High level - low level
(too old to reply)
Robert Prins
2021-08-08 16:42:43 UTC
Again a post that never showed up. Replies to clax86 seem to work, new postings
do not???

-------- Forwarded Message --------
Subject: High level - low level
Date: Sun, 8 Aug 2021 11:07:28 +0000
From: Robert Prins <robert(*)prino.org>
Newsgroups: comp.lang.asm.x86

After nearly six months, I've started having another look at the code in my
hitchhike statistics programs, see lift32bit.rar, password "lift" @

The programs were originally written in Turbo Pascal V3.01a, changed to use its
"inline()", byte-encoded assembler, converted to pure Pascal again for Turbo
Pascal 6.0, then changed to use inline assembler, converted to Virtual Pascal
(with a surprisingly small effort to convert the inline assembler code), and
right now they are probably well over 95% inline assembler, which in many cases
no longer bears any resemblance to the original compiler generated code.

The reason for returning to the code? One heading needed updating, and jQuery,
used in one of the generated html files, has been upgraded to V3.6.0. Obviously
I decided to have another look at the code, and while doing so, I realised that
there are three places where I do min/max compares on three contiguous longint
variables, and hey, weren't there some new instructions, "vp[max/min]sd" to do
those in parallel? A bit of restructuring, to move a fourth irrelevant longint
after the three already there, allowed me to use them, and that makes me wonder:

Would a modern C(++) compiler be able to do such a transformation? Obviously not
by moving the fields in the structure, but in this case using a (V)PMAXSD
variant to compare just two of the three, even if the code first does max/min
compares on a per field basis?

Which of course leads to the more general question, if I were to convert, I
still keep copies of the "Pure Pascal" or PL/I (also on my Google Drive,
"lift.pli") versions of the program to C, how would the generated code (MSVC,
GCC, Intel, all "32-bit + opt(max)") compare to what I've been hacking together,
given that my assembler skills might just be a bit over average? Maybe someone
could show me what a C compiler would generate for

var n : double; {Local temporary}
var c : double; {Local temporary}
var yyyy: longint;
var mm : longint;
var dd : longint;
var jdn : longint;

n:= 1.0 * jdn - 1721119.2;
c:= trunc(n / 36524.25);

if jdn < 2299161 then
n:= n + 2
n:= n + c - trunc(c / 4);

yyyy:= trunc(n / 365.25);
n := n - trunc(365.25 * yyyy) - 0.3;
mm := trunc(n / 30.6);
dd := trunc(n - 30.6 * mm + 1);

if mm > 9 then
dec(mm, 9);
inc(mm, 3);

Would these compilers be smart enough to? ;)

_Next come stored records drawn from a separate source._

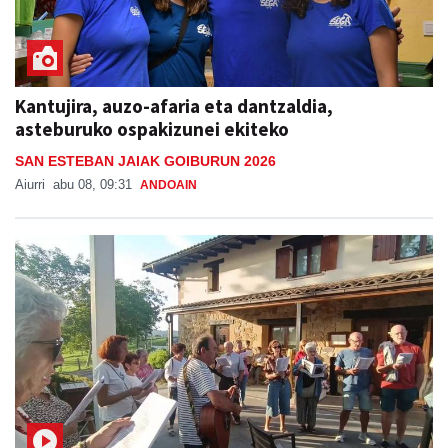
Kantujira, auzo-afaria eta dantzaldia,
asteburuko ospakizunei ekiteko
SAN ESTEBAN JAIAK GOIBURUN 2026
Aiurri
abu 08, 09:31
ANDOAIN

And how would you code this in 32-bit assembler, when you can use your grey-cell
based RI processor?

Or a Heapsort where the elements to be sorted are pointers in an array on the
heap, pointing to the sort fields, i.e. something like

while (not ready) and
(_j <= n) do
if _j < n then
_k:= succ(_j);

if (sort^[_j]^.major < sort^[_k]^.major) or
(sort^[_j]^.major = sort^[_k]^.major) and
(sort^[_j]^.minor < sort^[_k]^.minor) then

if (rra^.major < sort^[_j]^.major) or
(rra^.major = sort^[_j]^.major) and
(rra^.minor < sort^[_j]^.minor) then
sort^[_i]:= sort^[_j];
_i := _j;
_j := _j * 2;
_j:= succ(n);

where major and minor are longint fields, and again as 32-bit code.

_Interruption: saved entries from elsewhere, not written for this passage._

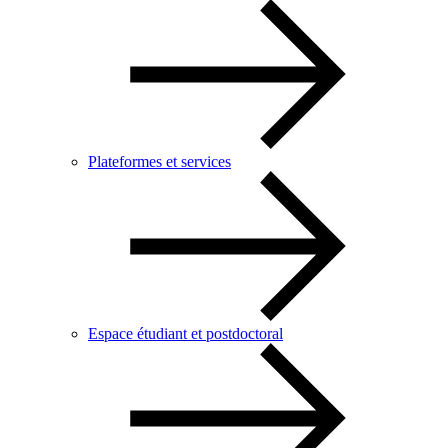
Plateformes et services
Espace étudiant et postdoctoral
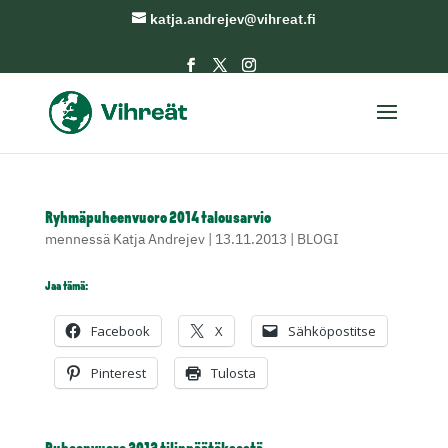
katja.andrejev@vihreat.fi
Ryhmäpuheenvuoro 2014 talousarvio
mennessä
Katja Andrejev
|
13.11.2013
|
BLOGI
Jaa tämä:
Facebook
X
Sähköpostitse
Pinterest
Tulosta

Let's just say that the code generated by VP for the above is not much better
than the code originally generated by TP 3.01a...

So where do compilers stand today, if you've read this snippet from Paul Hsieh:

For example, how much faster and/or smaller would an x86/AMD64 assembler
implementation of <http://www.jhauser.us/arithmetic/SoftFloat.html> be when
written in assembler?

Robert AH Prins
The hitchhiking grandfather - https://prino.neocities.org/indez.html
Some REXX code for use on z/OS - https://prino.neocities.org/zOS/zOS-Tools.html
Frank Kotler
2021-08-08 21:31:29 UTC
Post by Robert Prins
Again a post that never showed up. Replies to clax86 seem to work, new
postings do not???
Sorry, Robert. I'm "pretty" sore posts that make it to the submission
mailbox do get posted. Nothing I can do, if not.